That's strange. Very little of that "rant" was a denunciation of Dubya; it was an attempt to relate events from long ago that could relate to the party alignment in America. The Republican Party survived the Great Depression that discredited "Hoover-nomics" more than it discredited Herbert Hoover as a person. Herbert Hoover was, unlike Dubya, a man of integrity and principle. He did not surround himself with a coterie of schemers and shysters. The GOP was out of the White House for twenty years, but it came back with Dwight Eisenhower, whom most historians now recognize as one of our better Presidents. Eisenhower ran an administration as free of scandal as any. He did right on Little Rock desegregation even though his decision, justified as it was by law, did the Republican Party no good in the long run. He got us out of the Korean War. He kept tight control of the budgetary process.
Dubya wasn't at fault for everything. There were others to blame -- Dick Cheney, of course, for his behind-the-scenes activities. John Ashcroft and Alberto Gonzalez, cabinet selections for Attorney General, gamed the Bill of Rights as no prior AGs had. Tom DeLay, who allowed the House of Representatives to become a rubberstamp for Party leadership. Rick Santorum, who did much the same in the Senate. Jack Abramoff's corrupt money machine. Of course the ringleader of it all,
Karl Rove, the man who ran the GOP like the GenSec of a Communist Party, and my pick as the most dangerous man in American political history since
David C. Stephenson, the man who had a chance to be the American equivalent of Adolf Hitler.
Need I mention the buy-a-journalist scandal? And
propaganda designed as objective news, created by the government to support a partisan agenda?
I see the demise of a political party because of its extremism and corruption. It's up to you to show that it either isn't so extreme or corrupt or that the American people like their leaders extreme and corrupt.
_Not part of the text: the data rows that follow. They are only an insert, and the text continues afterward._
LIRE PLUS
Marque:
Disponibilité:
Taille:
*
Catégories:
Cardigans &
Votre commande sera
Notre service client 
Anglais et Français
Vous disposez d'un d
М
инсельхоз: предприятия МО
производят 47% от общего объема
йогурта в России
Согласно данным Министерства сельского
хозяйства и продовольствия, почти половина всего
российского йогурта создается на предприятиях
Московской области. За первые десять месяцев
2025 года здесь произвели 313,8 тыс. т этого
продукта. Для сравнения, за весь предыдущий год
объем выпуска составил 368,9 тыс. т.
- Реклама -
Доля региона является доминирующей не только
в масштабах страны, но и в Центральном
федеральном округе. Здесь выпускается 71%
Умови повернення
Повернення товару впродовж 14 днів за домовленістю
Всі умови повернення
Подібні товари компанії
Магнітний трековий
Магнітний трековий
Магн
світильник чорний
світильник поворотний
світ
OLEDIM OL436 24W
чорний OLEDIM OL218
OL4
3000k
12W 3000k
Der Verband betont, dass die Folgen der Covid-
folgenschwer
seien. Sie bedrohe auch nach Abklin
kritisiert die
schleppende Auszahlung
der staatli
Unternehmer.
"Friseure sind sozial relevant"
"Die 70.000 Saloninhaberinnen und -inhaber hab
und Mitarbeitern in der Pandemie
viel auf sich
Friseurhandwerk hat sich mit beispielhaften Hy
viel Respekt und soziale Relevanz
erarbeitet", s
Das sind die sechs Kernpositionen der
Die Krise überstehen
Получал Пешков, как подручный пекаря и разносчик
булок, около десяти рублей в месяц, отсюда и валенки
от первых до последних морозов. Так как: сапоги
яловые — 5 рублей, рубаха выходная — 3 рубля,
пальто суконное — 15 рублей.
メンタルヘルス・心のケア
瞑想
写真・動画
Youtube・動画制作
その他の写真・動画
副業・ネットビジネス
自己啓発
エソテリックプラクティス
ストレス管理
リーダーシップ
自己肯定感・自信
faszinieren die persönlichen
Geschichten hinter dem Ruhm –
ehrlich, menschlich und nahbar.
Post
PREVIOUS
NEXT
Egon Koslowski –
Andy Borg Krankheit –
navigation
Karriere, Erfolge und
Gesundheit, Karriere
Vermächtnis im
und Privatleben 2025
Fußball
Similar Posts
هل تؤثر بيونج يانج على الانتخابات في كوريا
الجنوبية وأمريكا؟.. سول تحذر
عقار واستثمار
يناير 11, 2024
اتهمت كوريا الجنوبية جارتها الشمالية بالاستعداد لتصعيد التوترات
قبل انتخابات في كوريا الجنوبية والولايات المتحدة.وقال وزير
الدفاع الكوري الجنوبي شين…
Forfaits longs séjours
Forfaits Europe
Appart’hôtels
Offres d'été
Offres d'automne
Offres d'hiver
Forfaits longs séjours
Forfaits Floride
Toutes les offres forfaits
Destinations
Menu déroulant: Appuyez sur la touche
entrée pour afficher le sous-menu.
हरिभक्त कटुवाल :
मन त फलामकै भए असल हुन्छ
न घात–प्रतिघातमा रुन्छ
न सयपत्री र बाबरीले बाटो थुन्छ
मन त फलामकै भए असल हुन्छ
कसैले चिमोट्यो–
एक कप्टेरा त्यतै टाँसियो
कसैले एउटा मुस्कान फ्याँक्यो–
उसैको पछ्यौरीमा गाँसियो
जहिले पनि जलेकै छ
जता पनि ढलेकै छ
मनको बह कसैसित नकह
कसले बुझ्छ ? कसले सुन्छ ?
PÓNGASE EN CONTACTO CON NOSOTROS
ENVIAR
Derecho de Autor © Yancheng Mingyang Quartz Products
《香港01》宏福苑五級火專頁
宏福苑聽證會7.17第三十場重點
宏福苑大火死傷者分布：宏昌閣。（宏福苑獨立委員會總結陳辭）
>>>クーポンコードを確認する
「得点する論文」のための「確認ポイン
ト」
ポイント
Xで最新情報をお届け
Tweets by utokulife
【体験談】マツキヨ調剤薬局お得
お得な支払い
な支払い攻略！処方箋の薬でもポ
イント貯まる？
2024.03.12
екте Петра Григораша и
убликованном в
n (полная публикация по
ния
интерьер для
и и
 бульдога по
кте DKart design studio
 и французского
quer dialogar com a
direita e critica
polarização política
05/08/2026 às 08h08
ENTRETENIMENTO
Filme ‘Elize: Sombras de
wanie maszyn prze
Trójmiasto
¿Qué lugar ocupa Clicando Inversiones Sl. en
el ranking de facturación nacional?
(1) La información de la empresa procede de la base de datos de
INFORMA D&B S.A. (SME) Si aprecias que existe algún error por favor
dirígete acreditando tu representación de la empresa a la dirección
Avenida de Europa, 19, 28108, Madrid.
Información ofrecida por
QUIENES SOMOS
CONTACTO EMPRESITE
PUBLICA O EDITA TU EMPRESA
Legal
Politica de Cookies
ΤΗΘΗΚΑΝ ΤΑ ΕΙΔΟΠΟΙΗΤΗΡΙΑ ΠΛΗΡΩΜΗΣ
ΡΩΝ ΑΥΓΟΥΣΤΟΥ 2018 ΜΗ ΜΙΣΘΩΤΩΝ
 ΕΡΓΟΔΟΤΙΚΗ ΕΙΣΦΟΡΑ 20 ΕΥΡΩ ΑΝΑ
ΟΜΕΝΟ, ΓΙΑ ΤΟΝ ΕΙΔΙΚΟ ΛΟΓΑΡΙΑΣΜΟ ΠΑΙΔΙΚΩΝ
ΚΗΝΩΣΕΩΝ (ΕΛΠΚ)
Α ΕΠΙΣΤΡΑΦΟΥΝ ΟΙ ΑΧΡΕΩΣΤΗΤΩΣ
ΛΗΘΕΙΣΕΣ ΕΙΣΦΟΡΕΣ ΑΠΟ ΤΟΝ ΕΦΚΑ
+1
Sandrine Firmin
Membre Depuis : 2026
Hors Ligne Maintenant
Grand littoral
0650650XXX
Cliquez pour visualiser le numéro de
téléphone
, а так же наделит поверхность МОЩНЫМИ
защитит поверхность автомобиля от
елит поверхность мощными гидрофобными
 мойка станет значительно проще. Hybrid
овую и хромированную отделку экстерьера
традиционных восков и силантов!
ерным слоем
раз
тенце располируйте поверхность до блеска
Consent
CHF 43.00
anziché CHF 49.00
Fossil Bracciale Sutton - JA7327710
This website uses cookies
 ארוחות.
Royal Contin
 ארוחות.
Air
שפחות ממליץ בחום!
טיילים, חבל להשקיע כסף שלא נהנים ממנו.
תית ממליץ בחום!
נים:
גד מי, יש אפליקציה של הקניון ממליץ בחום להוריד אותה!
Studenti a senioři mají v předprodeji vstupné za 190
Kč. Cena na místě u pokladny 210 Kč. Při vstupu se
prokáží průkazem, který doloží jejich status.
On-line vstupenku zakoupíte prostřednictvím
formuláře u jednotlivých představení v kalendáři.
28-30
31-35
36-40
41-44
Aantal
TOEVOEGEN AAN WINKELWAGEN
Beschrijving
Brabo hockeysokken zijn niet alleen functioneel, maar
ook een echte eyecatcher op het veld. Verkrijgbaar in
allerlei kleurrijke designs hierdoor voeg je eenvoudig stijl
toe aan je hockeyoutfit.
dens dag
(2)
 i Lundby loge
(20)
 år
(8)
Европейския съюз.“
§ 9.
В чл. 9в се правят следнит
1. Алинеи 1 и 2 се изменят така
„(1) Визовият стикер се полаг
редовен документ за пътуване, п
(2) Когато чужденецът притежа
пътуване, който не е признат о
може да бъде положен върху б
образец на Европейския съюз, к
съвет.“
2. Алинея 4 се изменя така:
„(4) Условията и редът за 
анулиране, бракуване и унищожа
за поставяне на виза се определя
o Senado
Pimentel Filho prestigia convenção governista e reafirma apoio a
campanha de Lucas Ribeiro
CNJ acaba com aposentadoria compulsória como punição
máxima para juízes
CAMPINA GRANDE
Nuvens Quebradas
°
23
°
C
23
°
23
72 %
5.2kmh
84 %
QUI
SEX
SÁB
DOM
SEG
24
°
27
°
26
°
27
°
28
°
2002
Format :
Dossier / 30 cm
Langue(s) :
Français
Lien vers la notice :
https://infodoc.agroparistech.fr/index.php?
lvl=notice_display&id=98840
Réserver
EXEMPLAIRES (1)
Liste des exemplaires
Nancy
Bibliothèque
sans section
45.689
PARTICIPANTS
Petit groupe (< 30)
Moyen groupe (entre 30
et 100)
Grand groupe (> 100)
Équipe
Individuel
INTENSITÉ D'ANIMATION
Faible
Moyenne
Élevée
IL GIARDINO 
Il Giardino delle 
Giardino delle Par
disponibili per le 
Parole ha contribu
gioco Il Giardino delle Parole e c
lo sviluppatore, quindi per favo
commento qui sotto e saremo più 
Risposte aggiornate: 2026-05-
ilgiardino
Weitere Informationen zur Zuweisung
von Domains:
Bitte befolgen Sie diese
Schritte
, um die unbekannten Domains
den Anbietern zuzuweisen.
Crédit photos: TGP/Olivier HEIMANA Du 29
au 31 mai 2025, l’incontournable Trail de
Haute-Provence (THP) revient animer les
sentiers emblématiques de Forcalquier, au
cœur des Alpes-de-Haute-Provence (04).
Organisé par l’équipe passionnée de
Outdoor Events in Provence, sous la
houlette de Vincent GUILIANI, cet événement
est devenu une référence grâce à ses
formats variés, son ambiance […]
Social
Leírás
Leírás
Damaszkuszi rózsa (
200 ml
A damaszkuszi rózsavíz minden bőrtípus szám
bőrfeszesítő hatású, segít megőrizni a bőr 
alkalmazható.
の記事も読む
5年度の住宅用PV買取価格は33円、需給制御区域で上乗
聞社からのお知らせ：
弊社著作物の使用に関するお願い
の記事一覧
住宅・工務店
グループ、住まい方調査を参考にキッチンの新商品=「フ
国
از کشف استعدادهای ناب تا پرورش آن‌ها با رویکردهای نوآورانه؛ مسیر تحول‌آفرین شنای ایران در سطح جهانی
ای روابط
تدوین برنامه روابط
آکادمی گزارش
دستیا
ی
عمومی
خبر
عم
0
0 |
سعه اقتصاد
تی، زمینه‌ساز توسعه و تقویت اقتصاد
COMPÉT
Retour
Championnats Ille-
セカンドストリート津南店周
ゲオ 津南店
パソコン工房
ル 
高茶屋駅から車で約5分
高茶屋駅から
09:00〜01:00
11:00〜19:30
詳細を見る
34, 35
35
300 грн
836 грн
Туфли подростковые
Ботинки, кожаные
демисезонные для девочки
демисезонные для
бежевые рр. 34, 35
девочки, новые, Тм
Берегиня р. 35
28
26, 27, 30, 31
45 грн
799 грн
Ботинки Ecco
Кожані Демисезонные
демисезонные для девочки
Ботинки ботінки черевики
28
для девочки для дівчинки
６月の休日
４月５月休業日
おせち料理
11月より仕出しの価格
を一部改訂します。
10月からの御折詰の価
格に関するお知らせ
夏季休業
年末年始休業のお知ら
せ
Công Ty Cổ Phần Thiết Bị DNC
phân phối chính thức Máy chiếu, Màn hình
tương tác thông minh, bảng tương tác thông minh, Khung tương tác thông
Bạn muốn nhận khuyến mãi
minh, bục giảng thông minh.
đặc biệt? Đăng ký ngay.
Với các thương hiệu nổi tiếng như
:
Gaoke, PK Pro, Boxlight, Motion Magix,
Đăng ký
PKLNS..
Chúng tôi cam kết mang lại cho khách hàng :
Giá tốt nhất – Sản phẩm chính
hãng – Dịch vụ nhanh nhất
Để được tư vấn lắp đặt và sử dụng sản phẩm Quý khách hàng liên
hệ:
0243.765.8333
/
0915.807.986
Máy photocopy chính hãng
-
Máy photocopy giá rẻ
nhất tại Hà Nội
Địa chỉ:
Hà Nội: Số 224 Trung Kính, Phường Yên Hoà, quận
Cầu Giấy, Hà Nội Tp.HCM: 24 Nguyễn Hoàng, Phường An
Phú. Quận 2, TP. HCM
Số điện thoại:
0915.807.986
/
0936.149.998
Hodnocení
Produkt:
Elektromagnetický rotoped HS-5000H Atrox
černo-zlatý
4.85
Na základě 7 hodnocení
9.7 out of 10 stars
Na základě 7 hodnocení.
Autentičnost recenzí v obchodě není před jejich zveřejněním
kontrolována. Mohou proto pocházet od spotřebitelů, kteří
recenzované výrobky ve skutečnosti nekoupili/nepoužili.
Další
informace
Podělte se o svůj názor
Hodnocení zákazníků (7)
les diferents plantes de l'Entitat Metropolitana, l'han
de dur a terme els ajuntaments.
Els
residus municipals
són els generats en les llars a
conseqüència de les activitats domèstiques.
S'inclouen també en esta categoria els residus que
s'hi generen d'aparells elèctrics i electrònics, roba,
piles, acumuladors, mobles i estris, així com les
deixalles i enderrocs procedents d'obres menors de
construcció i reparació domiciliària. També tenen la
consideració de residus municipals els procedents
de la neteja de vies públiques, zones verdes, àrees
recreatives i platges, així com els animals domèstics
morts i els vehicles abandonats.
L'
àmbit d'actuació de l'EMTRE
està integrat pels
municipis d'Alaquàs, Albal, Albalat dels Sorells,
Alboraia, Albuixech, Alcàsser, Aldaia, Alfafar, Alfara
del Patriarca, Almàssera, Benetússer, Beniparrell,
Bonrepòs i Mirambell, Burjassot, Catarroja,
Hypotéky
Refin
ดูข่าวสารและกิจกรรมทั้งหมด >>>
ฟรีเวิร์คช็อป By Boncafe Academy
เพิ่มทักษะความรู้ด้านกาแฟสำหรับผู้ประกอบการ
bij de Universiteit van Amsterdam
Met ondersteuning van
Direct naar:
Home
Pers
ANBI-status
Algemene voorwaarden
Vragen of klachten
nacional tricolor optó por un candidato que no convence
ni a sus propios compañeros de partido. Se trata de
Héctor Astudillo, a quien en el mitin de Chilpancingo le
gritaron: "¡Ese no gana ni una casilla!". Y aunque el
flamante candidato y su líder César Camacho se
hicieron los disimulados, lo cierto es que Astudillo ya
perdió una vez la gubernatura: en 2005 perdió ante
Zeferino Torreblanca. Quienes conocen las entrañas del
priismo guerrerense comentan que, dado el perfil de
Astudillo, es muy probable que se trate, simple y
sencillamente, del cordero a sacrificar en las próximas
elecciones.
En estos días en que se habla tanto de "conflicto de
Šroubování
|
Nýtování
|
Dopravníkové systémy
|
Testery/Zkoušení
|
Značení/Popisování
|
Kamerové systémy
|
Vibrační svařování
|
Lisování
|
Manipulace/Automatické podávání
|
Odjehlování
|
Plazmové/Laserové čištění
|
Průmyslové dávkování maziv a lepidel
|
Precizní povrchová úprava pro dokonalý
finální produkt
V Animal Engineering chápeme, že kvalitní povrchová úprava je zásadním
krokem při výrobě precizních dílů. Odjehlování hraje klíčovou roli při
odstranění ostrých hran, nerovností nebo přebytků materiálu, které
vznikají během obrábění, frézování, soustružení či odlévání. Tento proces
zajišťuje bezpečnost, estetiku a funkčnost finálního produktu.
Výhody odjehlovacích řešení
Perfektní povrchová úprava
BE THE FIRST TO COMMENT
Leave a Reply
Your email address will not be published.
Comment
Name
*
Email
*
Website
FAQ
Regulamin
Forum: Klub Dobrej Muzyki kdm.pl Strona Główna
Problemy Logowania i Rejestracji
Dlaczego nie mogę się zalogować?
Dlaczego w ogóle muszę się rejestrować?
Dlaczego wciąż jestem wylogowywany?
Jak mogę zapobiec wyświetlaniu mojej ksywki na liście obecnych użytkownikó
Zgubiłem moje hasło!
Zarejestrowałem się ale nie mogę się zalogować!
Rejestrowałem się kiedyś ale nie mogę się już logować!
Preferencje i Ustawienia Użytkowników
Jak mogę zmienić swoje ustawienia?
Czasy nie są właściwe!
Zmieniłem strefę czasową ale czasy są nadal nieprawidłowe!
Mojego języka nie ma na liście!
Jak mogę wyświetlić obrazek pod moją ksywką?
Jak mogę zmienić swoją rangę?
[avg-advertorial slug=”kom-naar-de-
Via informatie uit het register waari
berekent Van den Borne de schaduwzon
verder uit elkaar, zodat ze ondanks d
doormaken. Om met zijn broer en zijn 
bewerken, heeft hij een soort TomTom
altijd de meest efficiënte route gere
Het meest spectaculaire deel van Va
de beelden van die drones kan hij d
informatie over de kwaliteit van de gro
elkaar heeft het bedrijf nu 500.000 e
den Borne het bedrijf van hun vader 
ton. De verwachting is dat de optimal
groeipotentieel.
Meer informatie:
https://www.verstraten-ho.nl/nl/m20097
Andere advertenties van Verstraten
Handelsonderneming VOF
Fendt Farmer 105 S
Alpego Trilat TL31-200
It's not conservatism that is dying; it's that Americans no longer give someone leeway for corruption and despotism because he has adopted the word
conservative as a self-descriptor.
I despise this Administration for behaviors that none should excuse in a liberal even more than for its ideology. I predict that the Dubya-Cheney-Rove-DeLay-Santorum-Abramoff-era GOP may have doomed itself as a political party of long-term viability as Herbert Hoover's bungling of the 1929-1933 economic meltdown couldn't. I hardly say that conservatism is dead and that no conservative party will emerge in the future. It will -- perhaps as a new major party ten years or so from now, ideally with a squeaky-clean image that the GOP can no longer hold.